Double Oxidative Dehalogenation of 2,5-Bis(diisopropylphosphoryl)-3,6-difluoro-1,4-hydroquinone leading to Formation of New Copper Quinonoid Complexes

Paul D. Entzminger
Natalie C. Cawker
Amanda N. Graveson
Alexander N. Erikson
Eugenijus Urnezius, University of Portland
Edward J. Valente, University of Portland

Zeitschrift für anorganische und allgemeine Chemie, 2015, Volume 641, Issue 2, 414-420.
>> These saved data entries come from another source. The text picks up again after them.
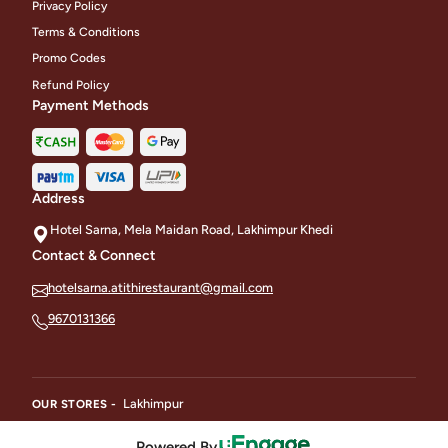
Privacy Policy
Terms & Conditions
Promo Codes
Refund Policy
Payment Methods
Address
Hotel Sarna, Mela Maidan Road, Lakhimpur Khedi
Contact & Connect
hotelsarna.atithirestaurant@gmail.com
9670131366
Lakhimpur
OUR STORES -
Powered By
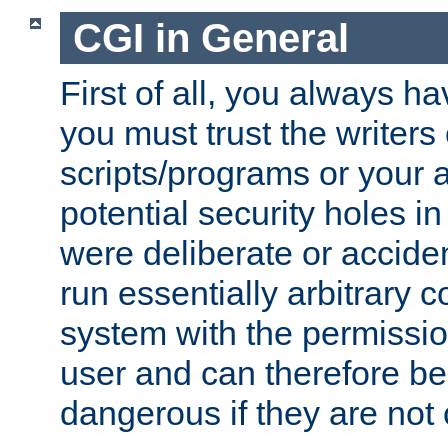
CGI in General
First of all, you always h
you must trust the writers
scripts/programs or your ab
potential security holes i
were deliberate or acciden
run essentially arbitrary
system with the permissio
user and can therefore be
dangerous if they are not 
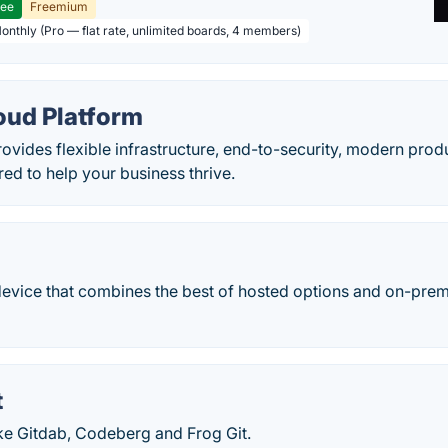
ree
Freemium
Monthly (Pro — flat rate, unlimited boards, 4 members)
oud Platform
vides flexible infrastructure, end-to-security, modern produc
red to help your business thrive.
evice that combines the best of hosted options and on-premi
t
ike Gitdab, Codeberg and Frog Git.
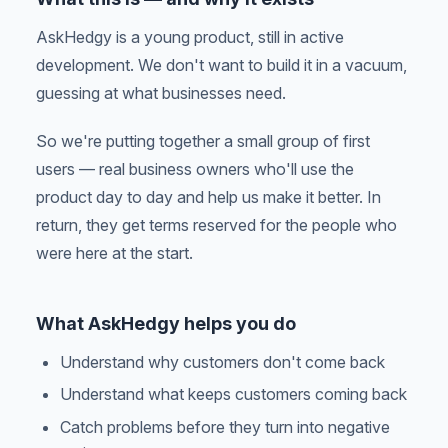
AskHedgy is a young product, still in active
development. We don't want to build it in a vacuum,
guessing at what businesses need.
So we're putting together a small group of first
users — real business owners who'll use the
product day to day and help us make it better. In
return, they get terms reserved for the people who
were here at the start.
What AskHedgy helps you do
Understand why customers don't come back
Understand what keeps customers coming back
Catch problems before they turn into negative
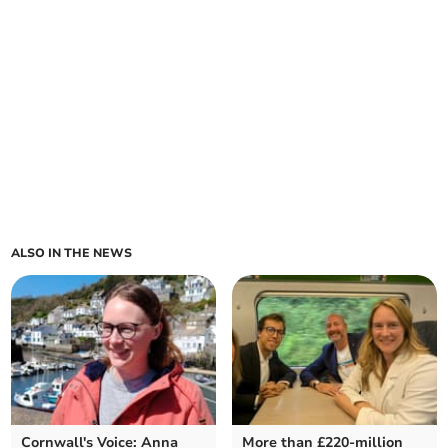
ALSO IN THE NEWS
Cornwall's Voice: Anna
More than £220-million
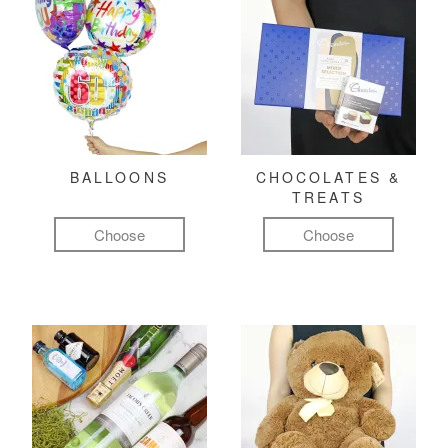
BALLOONS
CHOCOLATES &
TREATS
Choose
Choose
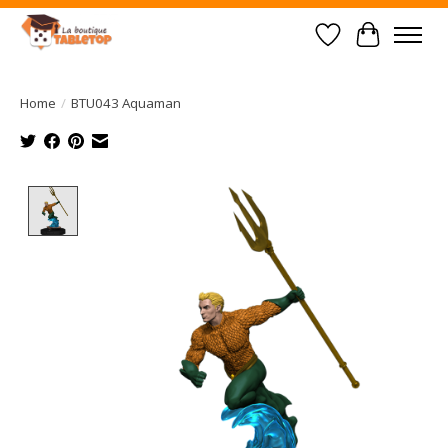
Wish List
Cart
Home
/
BTU043 Aquaman
Product image slideshow Items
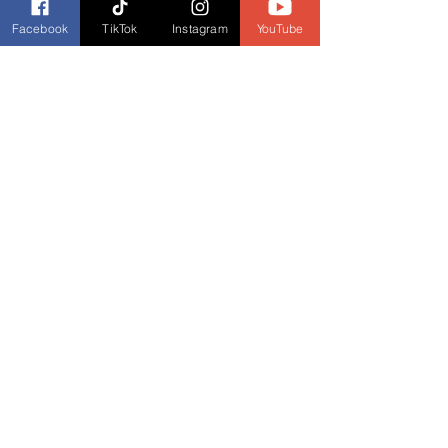
Facebook
TikTok
Instagram
YouTube
Podcast Links
Listen to our podcast, 
Book Banter with 
Dianne Burckhardt - Book Talk Podcast
, 
every Wednesday. Check your favorite 
podcast provider for listings.
Listen to Book Banter with Dianne 
Burckhardt on These Featured Podcast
© 2015 WILEY-VCH Verlag GmbH & Co. KGaA, Weinheim

Linked version is final published version.

Abstract

Open air reactions of 2,5-bis(diisopropylphosphoryl)-3,6-difluoro-1,4-hydroquinone with (bipy)Cu(CH3COO)2 or (bipy)CuCl2 in wet methanol proceeded with oxidative dehalogenation of the ligand and the formation of bimetallic complexes supported by 2,5-bis(diisopropylphosphoryl)-3,6-dioxy-1,4-quinonate. The coordination mode of the bridging ligand towards (bipy)Cu(X) fragments depends on the nature of the anionic ligand (X = acetate or chloride). Thus, in bimetallic complex 2 [bis((2,2′-bipyridyl)copper(η2-acetate))-μ-(η2(O,O)-2,5-bis(diisopropylphosphoryl)-3,6-dioxy-1,4-quinonate] the ligand coordinates two (bipy)Cu(acetate) fragments into the [O,O] chelation pockets of the tetraoxolene core. In bimetallic complex 3 [bis((2,2′-bipyridyl)copper(chloride))-μ-(η2(O,(P=O))-2,5-bis(diisopropylphosphoryl)-3,6-dioxy-1,4-quinonate] the ligand coordinates the (bipy)CuCl fragments into its [O,(P=O)] pockets. Coordination chemistry was briefly explored by subjecting complex 3 to ligand-substitution reactions by reacting it with AgBF4 and with carboxylate and carbonate salts. Complexes 4 [bis((aqua)(dimethylformamide)(2,2′-bipyridyl)copper)-μ-(η2(O,(P=O))-2,5-bis(diisopropylphosphoryl)-3,6-dioxy-1,4-quinonate) di-tetrafluoroborate] and 5 [bis(aqua)(2,2'-bipyridyl)copper-(η2(O,O)-3,6-bis(diisopropylphosphoryl)-4,5-dioxy-1,2-quinonate] were obtained during these investigations. Compounds 25 were characterized by single-crystal X-ray diffraction, elemental analyses, and by spectroscopic and magnetic measurements.